Link: https://doi.org/10.1093/jofore/fvab063
Summary: The Black Rock thinning project is intended to demonstrate that silvicultural interventions – here, thinning and long rotations – can help restore dense, young timber plantations back into structurally complex older forests. The authors measured tree growth after thinning that began in 1958 at an average stand age of 50. They also completed a financial analysis that considered how thinning revenues could offset the opportunity costs of extended rotations.
Key excerpts:
- “Thinnings at several intensities at total stand age of roughly 50 years effectively reset stand growth patterns.
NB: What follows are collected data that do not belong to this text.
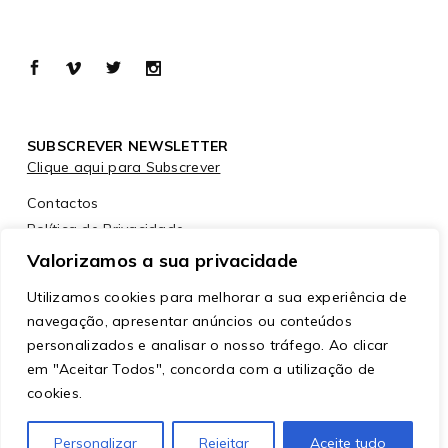
SUBSCREVER NEWSLETTER
Clique aqui para Subscrever
Contactos
Política de Privacidade
Política de Cookies
Valorizamos a sua privacidade
Utilizamos cookies para melhorar a sua experiência de
navegação, apresentar anúncios ou conteúdos
personalizados e analisar o nosso tráfego. Ao clicar
em "Aceitar Todos", concorda com a utilização de
cookies.
© Copyright
ModaLisboa™
– Todos os direitos
Personalizar
Rejeitar
Aceite tudo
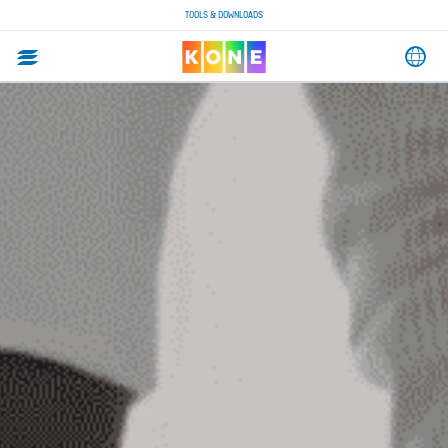
TOOLS & DOWNLOADS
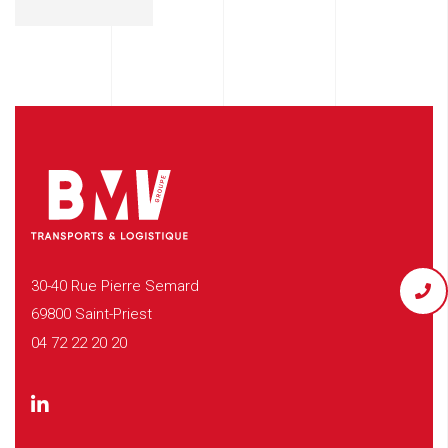
30-40 Rue Pierre Semard
69800 Saint-Priest
04 72 22 20 20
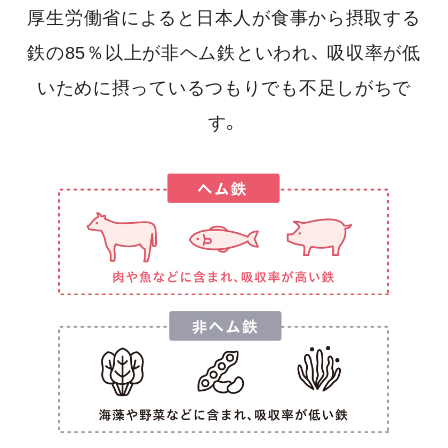
厚生労働省によると日本人が食事から摂取する
鉄の85％以上が非ヘム鉄といわれ、
吸収率が低
いために摂っているつもりでも不足しがちで
す。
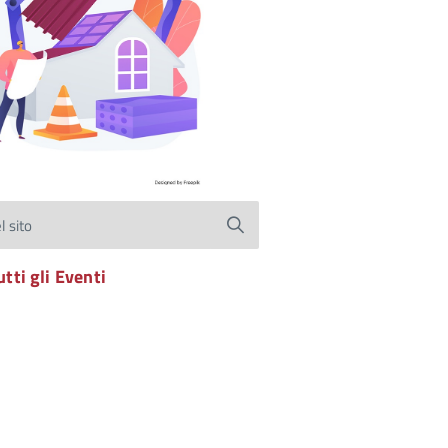
l sito
utti gli Eventi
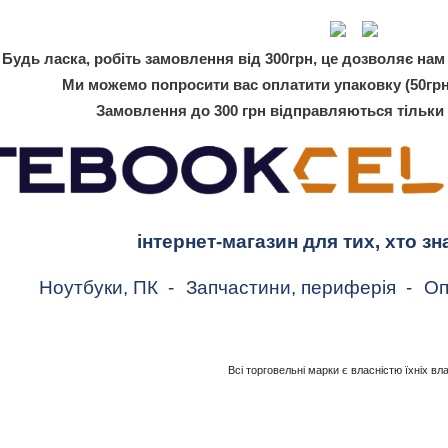
Будь ласка, робіть замовлення від 300грн, це дозволяє нам 
Ми можемо попросити вас оплатити упаковку (50грн
Замовлення до 300 грн відправляються тільки
інтернет-магазин для тих, хто зн
Ноутбуки, ПК
-
Запчастини, периферія
-
Оп
Всі торговельні марки є власністю їхніх вл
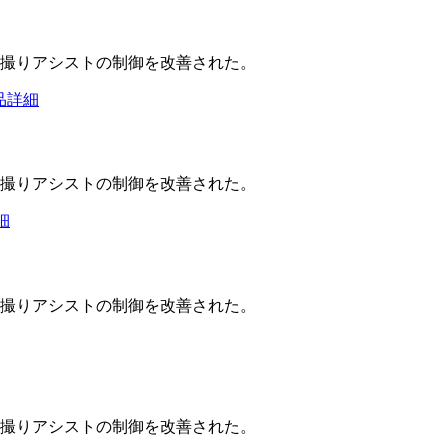
し撮りアシストの制御を改善された。
 製品詳細
し撮りアシストの制御を改善された。
詳細
し撮りアシストの制御を改善された。
し撮りアシストの制御を改善された。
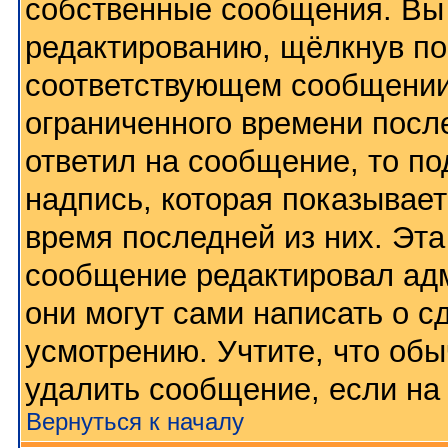
собственные сообщения. Вы 
редактированию, щёлкнув по
соответствующем сообщении,
ограниченного времени после
ответил на сообщение, то п
надпись, которая показывает
время последней из них. Эта
сообщение редактировал адм
они могут сами написать о 
усмотрению. Учтите, что обы
удалить сообщение, если на 
Вернуться к началу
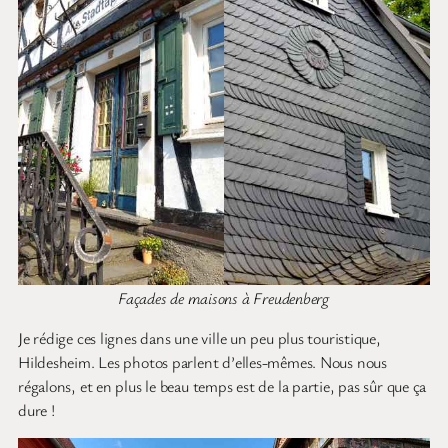
Façades de maisons à Freudenberg
J
e rédige ces lignes dans une ville un peu plus touristique,
Hildesheim. Les photos parlent d’elles-mêmes. Nous nous
régalons, et en plus le beau temps est de la partie, pas sûr que ça
dure !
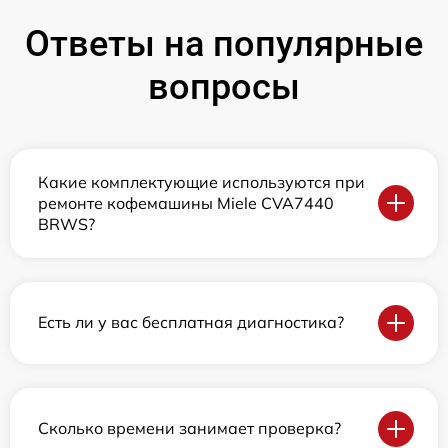
Ответы на популярные
вопросы
Какие комплектующие используются при
ремонте кофемашины Miele CVA7440
BRWS?
Есть ли у вас бесплатная диагностика?
Сколько времени занимает проверка?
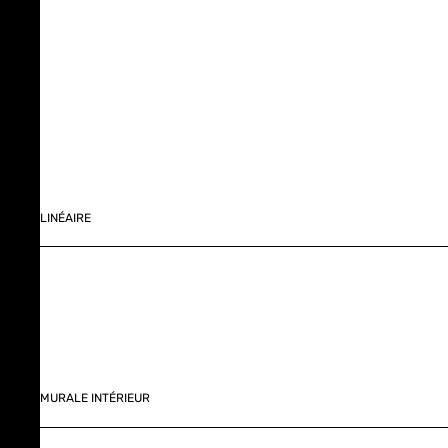
LINÉAIRE
MURALE INTÉRIEUR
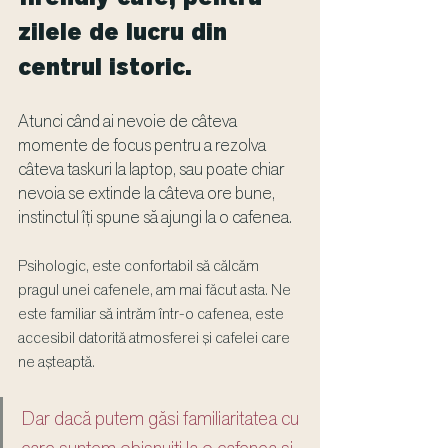
zilele de lucru din 
centrul istoric.
Atunci când ai nevoie de câteva 
momente de focus pentru a rezolva 
câteva taskuri la laptop, sau poate chiar 
nevoia se extinde la câteva ore bune, 
instinctul îți spune să ajungi la o cafenea.
Psihologic, este confortabil să călcăm 
pragul unei cafenele, am mai făcut asta. Ne 
este familiar să intrăm într-o cafenea, este 
accesibil datorită atmosferei și cafelei care 
ne așteaptă.
Dar dacă putem găsi familiaritatea cu 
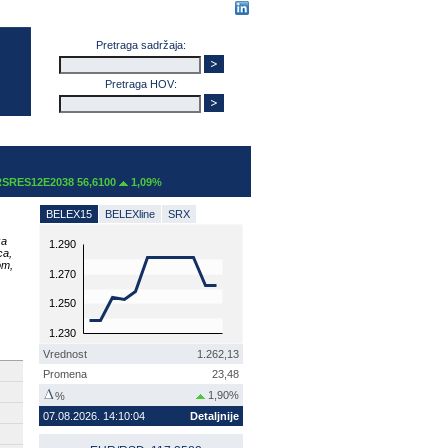
Pretraga sadržaja:
Pretraga HOV:
RES12E2038 56,6100
1,09%
BELEX15
BELEXline
SRX
za
1.290
ca,
om,
1.270
1.250
1.230
Vrednost
1.262,13
Promena
23,48
1,90%
%
07.08.2026. 14:10:04
Detaljnije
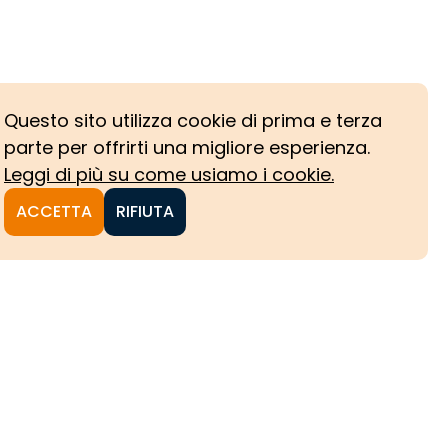
Questo sito utilizza cookie di prima e terza
parte per offrirti una migliore esperienza.
Leggi di più su come usiamo i cookie.
ACCETTA
RIFIUTA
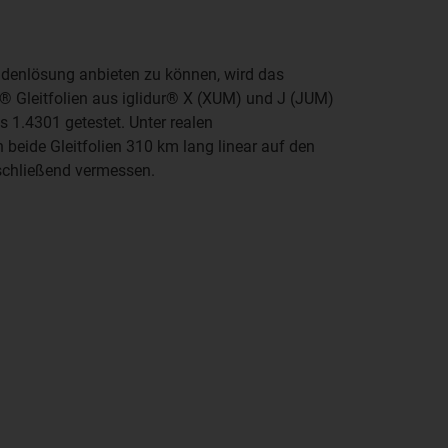
ndenlösung anbieten zu können, wird das
n® Gleitfolien aus iglidur® X (XUM) und J (JUM)
s 1.4301 getestet. Unter realen
eide Gleitfolien 310 km lang linear auf den
schließend vermessen.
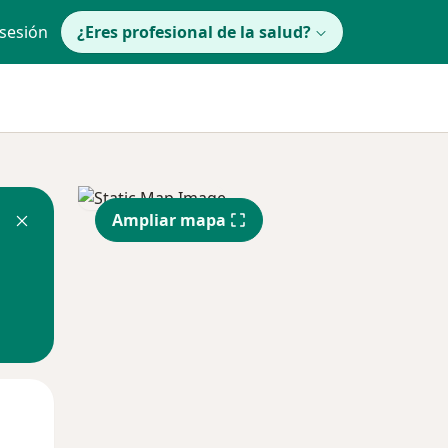
 sesión
¿Eres profesional de la salud?
Ampliar mapa
Mar
Mié
Jue
11 Ago
12 Ago
13 Ago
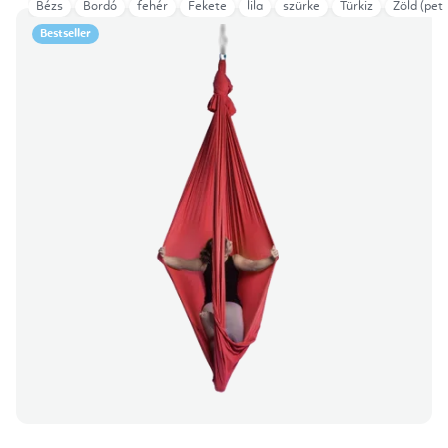
Bézs
Bordó
fehér
Fekete
lila
szürke
Türkiz
Zöld (petr
Bestseller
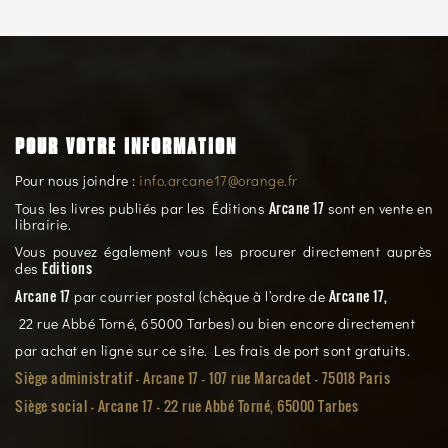
POUR VOTRE INFORMATION
Pour nous joindre :
info.arcane17@orange.fr
Arcane 17
Tous les livres publiés par les Éditions
sont en vente en
librairie.
Vous pouvez également vous les procurer directement auprès
Editions
des
Arcane 17
Arcane 17,
par courrier postal (chèque à l’ordre de
22 rue Abbé Torné, 65000 Tarbes) ou bien encore directement
par achat en ligne sur ce site. Les frais de port sont gratuits.
Siège administratif - Arcane 17 - 107 rue Marcadet - 75018 Paris
Siège social -
Arcane 17 - 22 rue Abbé Torné, 65000 Tarbes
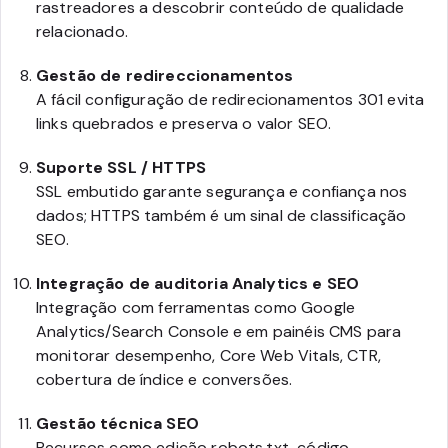
rastreadores a descobrir conteúdo de qualidade
relacionado.
Gestão de redireccionamentos
A fácil configuração de redirecionamentos 301 evita
links quebrados e preserva o valor SEO.
Suporte SSL / HTTPS
SSL embutido garante segurança e confiança nos
dados; HTTPS também é um sinal de classificação
SEO.
Integração de auditoria Analytics e SEO
Integração com ferramentas como Google
Analytics/Search Console e em painéis CMS para
monitorar desempenho, Core Web Vitals, CTR,
cobertura de índice e conversões.
Gestão técnica SEO
Recursos como edição robots.txt, código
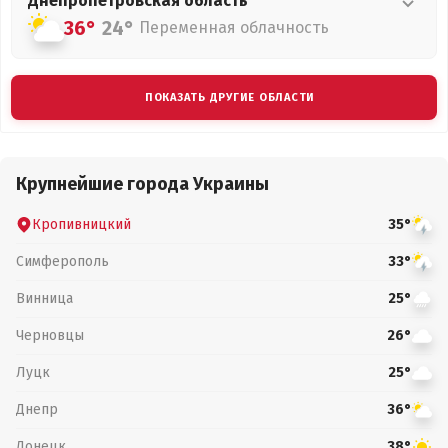
Днепропетровская
область
36°
24°
Переменная облачность
ПОКАЗАТЬ ДРУГИЕ ОБЛАСТИ
Крупнейшие города Украины
Кропивницкий
35°
Симферополь
33°
Винница
25°
Черновцы
26°
Луцк
25°
Днепр
36°
Донецк
38°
With quadratic mean diameters in thinned plots up to 40% higher than those of unthinned controls, thinned plot mean annual increments (MAIs) and periodic annual increments continue to rise 55 years after thinning, with the peak in board foot and cubic foot MAI apparently still decades in the future.”
- “Financial analysis of the opportunity costs of extending rotations to 100 years indicates that some thinning treatments can reduce opportunity costs by up to half at a 6% discount rate.”
- Mid rotation thinning of dense young plantations is “compatible with growing trees with large diameter stems, large branches, and large crowns.”
- Such thinning also reduces fuel accumulation by “lowering mortality rates of stems less than 60 years old and slowing the rate of crown recession, branch mortality, and branch litterfall.”